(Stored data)
"""
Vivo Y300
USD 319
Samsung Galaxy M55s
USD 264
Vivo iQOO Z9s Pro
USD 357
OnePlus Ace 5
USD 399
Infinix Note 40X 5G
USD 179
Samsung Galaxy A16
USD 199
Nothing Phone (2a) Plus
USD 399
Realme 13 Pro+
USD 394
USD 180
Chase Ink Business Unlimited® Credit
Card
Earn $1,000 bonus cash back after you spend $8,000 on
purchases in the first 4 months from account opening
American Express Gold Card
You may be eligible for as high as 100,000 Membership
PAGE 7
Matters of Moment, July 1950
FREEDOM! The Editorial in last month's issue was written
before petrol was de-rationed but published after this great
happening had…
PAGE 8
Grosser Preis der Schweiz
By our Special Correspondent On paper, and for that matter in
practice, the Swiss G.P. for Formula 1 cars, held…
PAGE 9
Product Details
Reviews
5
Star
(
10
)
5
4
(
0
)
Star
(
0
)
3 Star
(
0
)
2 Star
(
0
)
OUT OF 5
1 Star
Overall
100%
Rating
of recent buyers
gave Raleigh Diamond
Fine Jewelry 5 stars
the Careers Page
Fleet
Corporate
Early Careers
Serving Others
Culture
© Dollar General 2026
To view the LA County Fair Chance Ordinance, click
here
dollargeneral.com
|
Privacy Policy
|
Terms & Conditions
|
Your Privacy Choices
"""
"""
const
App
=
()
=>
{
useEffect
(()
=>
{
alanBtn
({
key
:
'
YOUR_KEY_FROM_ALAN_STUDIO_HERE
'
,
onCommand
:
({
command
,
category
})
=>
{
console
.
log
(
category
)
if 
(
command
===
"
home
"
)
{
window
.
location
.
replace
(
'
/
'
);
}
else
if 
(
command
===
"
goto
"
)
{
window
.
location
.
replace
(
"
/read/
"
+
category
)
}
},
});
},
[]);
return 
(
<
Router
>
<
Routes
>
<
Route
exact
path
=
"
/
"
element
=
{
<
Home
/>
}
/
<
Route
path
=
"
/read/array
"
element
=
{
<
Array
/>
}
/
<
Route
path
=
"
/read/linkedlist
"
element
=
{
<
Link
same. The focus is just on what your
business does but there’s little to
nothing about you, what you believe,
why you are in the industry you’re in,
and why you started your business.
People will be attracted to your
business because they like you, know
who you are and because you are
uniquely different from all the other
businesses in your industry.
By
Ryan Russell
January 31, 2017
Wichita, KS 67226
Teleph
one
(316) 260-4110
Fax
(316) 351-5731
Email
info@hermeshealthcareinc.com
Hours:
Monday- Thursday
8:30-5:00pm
"""
Write only the number of lines in the records that include the word "Galaxy".

2